13 The True History of Mr X


13 The True History of Mr X


From the lately released naval papers, on which the most recent version of the Invergordon mutiny is based, it is not difficult to see why I was never court-martialled. Try as they might, the secret services could not produce evidence of a link between the leaders of the strike and any sinister organisation intent upon upsetting the country. The secret services did their best, but their best was a concoction of half-truths, lies and fabrications which would not have deceived an infant. Their report, it appears, was based mainly on information from an anonymous Mr X, who adroitly got it all from Wincott himself.


Mr X may impress others. He does not impress me. He served on Norfolk with me and was about as important as the `p` in pneumonia. However, let me tell the story as it happened.

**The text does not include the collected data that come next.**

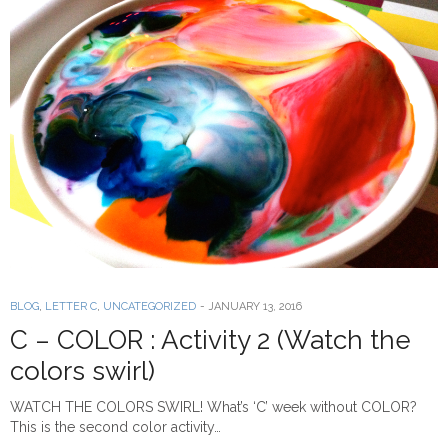
BLOG
,
LETTER C
,
UNCATEGORIZED
-
JANUARY 13, 2016
C – COLOR : Activity 2 (Watch the
colors swirl)
WATCH THE COLORS SWIRL! What’s ‘C’ week without COLOR?
This is the second color activity…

Having checked in my bag and other belongings in the Sailors’ Mission on 3 November 1931, I took the midnight train to London, travelling in a full carriage, where the only female was a young woman whose face was vaguely familiar. I paid no attention to her. The male occupants of the carriage kept me busy with questions about Invergordon, still fresh in the minds of the British public, and it was only when we drew near to Paddington that the young woman leaned over to me and whispered `Do you know Terry Gentry?`


Then I recognised her. She was the wife of Terence Gentry, an able seaman on Norfolk who, we believed, had been invalided out of the Navy before Invergordon. I had seen her visiting the ship when it was at Devonport. When we left the train, we walked along the platform together and she told me that she, her husband and their small child were now living in London and that Gentry was working as an agent, for what she did not say. She gave me their address, somewhere on the Edgware Road, and, promising to call on them when possible, I went about my business.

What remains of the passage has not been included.